Exercise data:

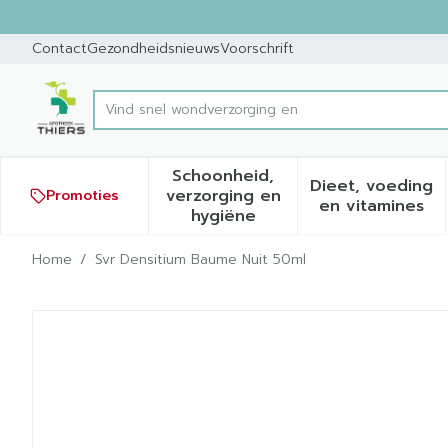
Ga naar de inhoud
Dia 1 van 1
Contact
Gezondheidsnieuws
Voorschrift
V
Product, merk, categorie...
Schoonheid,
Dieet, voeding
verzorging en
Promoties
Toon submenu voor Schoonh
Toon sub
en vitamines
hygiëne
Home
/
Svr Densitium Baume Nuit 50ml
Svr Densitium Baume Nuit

Work instruction:
Once the line containing "Dieet, voeding" is found, print it and every line after it through the end of the listing, exactly and alone.

Result of this exercise:
Dieet, voeding
verzorging en
Promoties
Toon submenu voor Schoonh
Toon sub
en vitamines
hygiëne
Home
/
Svr Densitium Baume Nuit 50ml
Svr Densitium Baume Nuit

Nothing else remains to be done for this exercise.